ネーミング(5)
2013.05.29 10:00
今回は、前回に引き続き、ネーミングの案出作業を構成している 3.ネーミング(造語)作業、4.言語調査、5.商標調査、6.ネーミング案の決定についてお話します。
3.ネーミング(造語)作業
前回お話ししましたプロセスで集めたキーワードをもとに、ネーミングの案出作業を行います。キーワードがそのままの形でネームとしての要求条件を満たし、商標登録も可能な場合もまれにはありますが、現実には、抽出あるいは展開したキーワードの多くは、ネーミング・コンセプトの一部分だけを表現するものであって特性の伝達機能の発揮には不十分であるのが普通ですし、単なる形容詞や普通名詞である場合が多いため、特に商標権取得に当たっては商標法3条1項(商標の本質的機能である自他商品・サービス識別機能の欠如)に該当し、そうでない場合でも、業界にもよりますが、すでに他社が登録済みである場合が多いのが実情です。

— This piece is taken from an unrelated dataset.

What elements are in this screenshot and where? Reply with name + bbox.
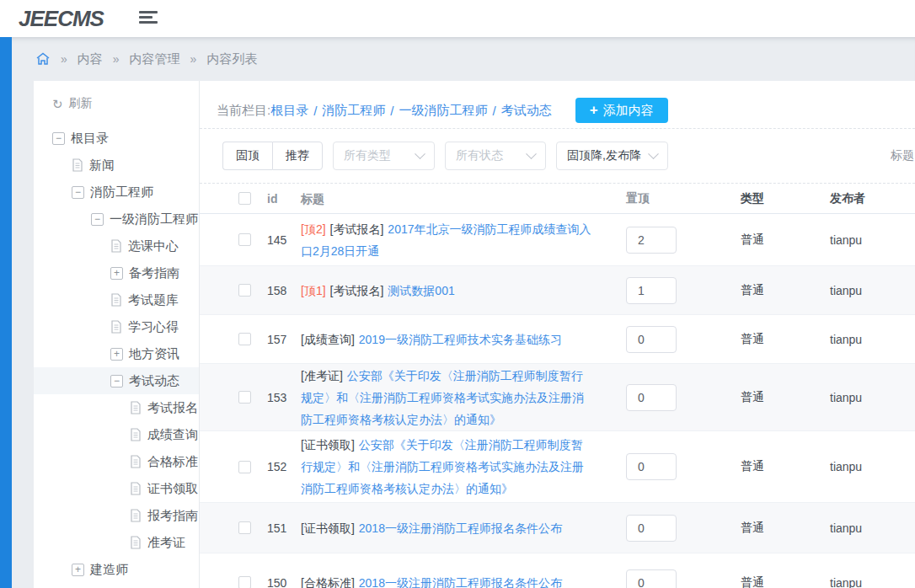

そのため、多くの場合、何らかの形で「造語」して、ネーミングを案出する作業が必要となります。なお、具体的な造語の方法は、いくつかのパターンに分類できますので、パターンごとに事例を挙げて、次回から数回にわたってお話しします。4.言語調査
前々回にお話ししましたように、特にネーミングする商品・サービスが海外展開を想定している場合には、案出したネーミングが、外国人が接してもイメージに違和感がなく、ネガティブな意味がないものであることを事前に確認しておく必要があります。5.商標調査
造語により案出したネーミングの段階で、商標調査を行います。単に、同一・類似の先行事例を発見するだけでなく、他人の登録商標と同一または類似(商標法4条1項11号に該当)する可能性が高い引例を発見した場合には、拒絶理由を回避できる可能性を高めるための修正・変更を行う必要があります。6.ネーミング案(複数)決定
ネーミング案を複数決定します。適当なネーミング案の数は一概に決められませんが、実際には余り多すぎると絞り込み作業がむずかしくなりますので、似通ったものは可能な限り整理し、多くても20件、できれば10件以内とすることが望ましいです。

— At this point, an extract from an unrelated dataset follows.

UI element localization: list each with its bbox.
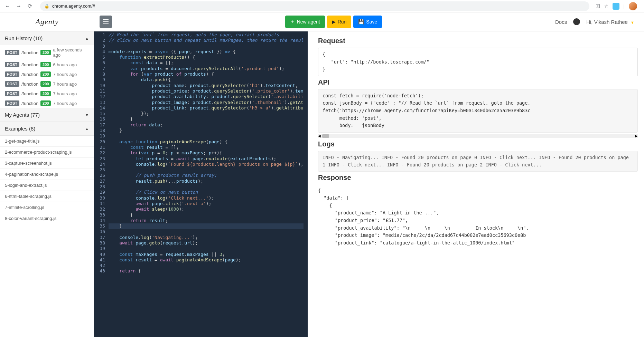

また、造語等により案出されたネーミング案の多くは、ネーミング・コンセプトの柱のいずれかとの関連性が強いグループを形成する場合が一般的です。その場合、どうしても造語しやすいキーワードに基づくネーミング案が多数できてしまい、特定のグループに偏るという傾向があります。
ネーミング案の絞り込み等の作業においては、できるだけ先入観を形成しない配慮が必要ですから、各グループに属するネーミング案はなるべく偏らないことが望ましいですが、どうしても大きな偏よりが生じる場合は、前述のネーミング・コンセプトの優先順位に基づき、順位の低いネーミング・コンセプトに基づくネーミング案ばかりが多くならないよう配慮する必要があります。ネーミング(4)
2013.05.22 10:00
今回からは、ネーミングの案出作業についてお話します。
ネーミングの案出作業は、[キーワードの抽出]→[キーワードの展開]→[ネーミング(造語)作業]→[言語調査]→[商標調査]→[ネーミング案の決定] という流れになります。今回は、1.キーワードの抽出、2.キーワードの展開について説明し、次回は、3.ネーミング(造語)作業、4.言語調査、5.商標調査、6.ネーミング案の決定について説明します。
1.キーワードの抽出
ネーミング・コンセプトから、想起されるキーワードを発案するプロセスです。キーワードは、一般的に、日本語のほか基本的な英語が中心となります。ここでは、ネーミング・コンセプトから逸脱しない範囲で、可能な限り様々な視点から、自由にキーワードを発案し、ネーミング・コンセプトの「柱」ごとに分類・整理します。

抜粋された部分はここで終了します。